LOPT : Nous militons pour les circuits courts afin que les producteurs gardent le contrôle de leur distribution. Votre société en est un bel exemple.
J.P.B.
- Notre groupe réalise 45 millions d'€ de CA...

 

LOPT : avec quelle part en hypermarchés ou supermarchés ?
J.P.B. - Nous avons fait des tentatives de commercialisation par la grande distribution mais ce fut un mauvais virage et nous avons abandonné cette piste devant les difficultés. La pression est lourde en GD car le chocolat y est un produit saisonnier, il se vend essentiellement à Noël et à Pâques. Finalement, nous réalisons 0% en grande distribution... En ayant choisi cette option, cela a été bien plus long pour parvenir à ce que nous sommes aujourd'hui.

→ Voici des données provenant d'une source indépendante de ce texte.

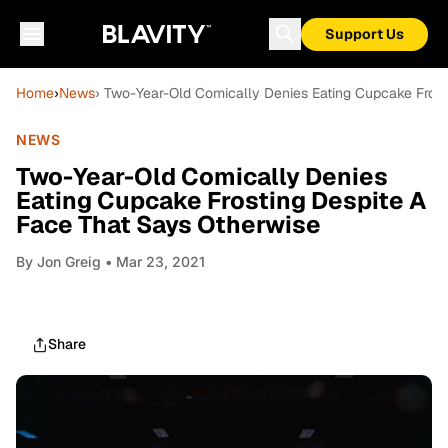
Support Us
Home
›
News
› Two-Year-Old Comically Denies Eating Cupcake Frost
NEWS
Two-Year-Old Comically Denies
Eating Cupcake Frosting Despite A
Face That Says Otherwise
By
Jon Greig
• Mar 23, 2021
Share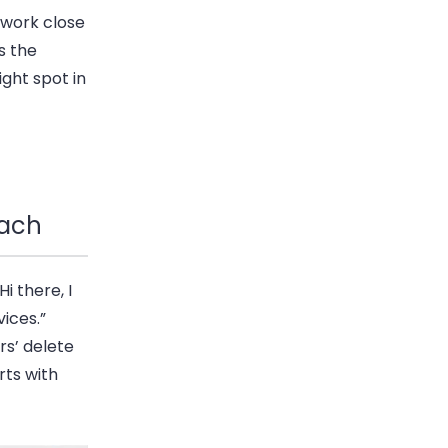
ework close
s the
ight spot in
each
i there, I
ices.”
rs’ delete
rts with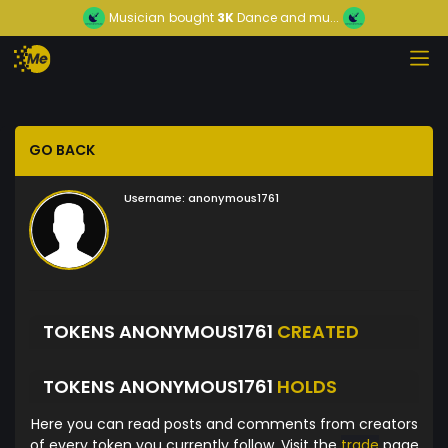
Musician
bought
3K
Dance and mu...
GO BACK
Username:
anonymous1761
TOKENS ANONYMOUS1761
CREATED
TOKENS ANONYMOUS1761
HOLDS
Here you can read posts and comments from creators
of every token you currently follow. Visit the
trade
page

C'est un choix que je ne regrette absolument pas ! Avec le débouché grande distribution, le producteur grandit trop vite, puis il est étranglé, il ne peut rien transmettre à ses enfants.

 

LOPT : Comment distribuez-vous vos chocolats aujourd'hui ?
J.P.B. - Il n'y a pas que les chocolats. Nous nous sommes récemment diversifiés dans le conditionnement de thés de très haute qualité pour des partenaires prestigieux comme Fauchon. Nous disposons de notre propre réseau de boutiques de chocolats sous la marque Marquise de Sévigné. Nos produits, bonbons, bouchées, moulages et tablettes sont également diffusés auprès d'un réseau de confiseurs, pâtissiers, chocolatiers, épiceries fines et les boutiques de produits régionaux... partout en France.

 

LOPT : ...en dehors de l'Alsace ?
J.P.B. - (grand sourire) Il y a de grandes chances que les sardines en chocolat que vous trouverez sur le port de Quiberon, ou les tours Eiffel en chocolat à Montmartre soient sorties de nos ateliers, tout comme les oeufs de cigognes alsaciennes !

 

LOPT : Vos produits sont en sorte des produits régionaux "multi régions" ?
J.P.B.
- On peut le dire ainsi. C'est le consommateur qui s'approprie le produit. Le marketing et la création sont faits selon l'image des régions et nous nous défendons de copier les produits des autres. Le tourisme est un marché très porteur. Cela peut être le retraité, il a de l'argent et fait des cadeaux, mais aussi le touriste étranger. L'Europe dans son ensemble devient une destination touristique fort prisée des japonais et des chinois.

 

LOPT : Pour la vente à emporter, vous avez aussi créé un magnifique Musée du Chocolat, il y a quelques années. Vous lui avez adjoint récemment ni plus ni moins qu'un wagon entièrement rénové du très célèbre Orient Express qui accueille un salon de thé et un restaurant en soirée.
J.P.B. - oui, la voiture N° 3349 qui date de 1928.. D'ailleurs, si vous voulez bien, je vais vous la faire visiter.

 

P.A.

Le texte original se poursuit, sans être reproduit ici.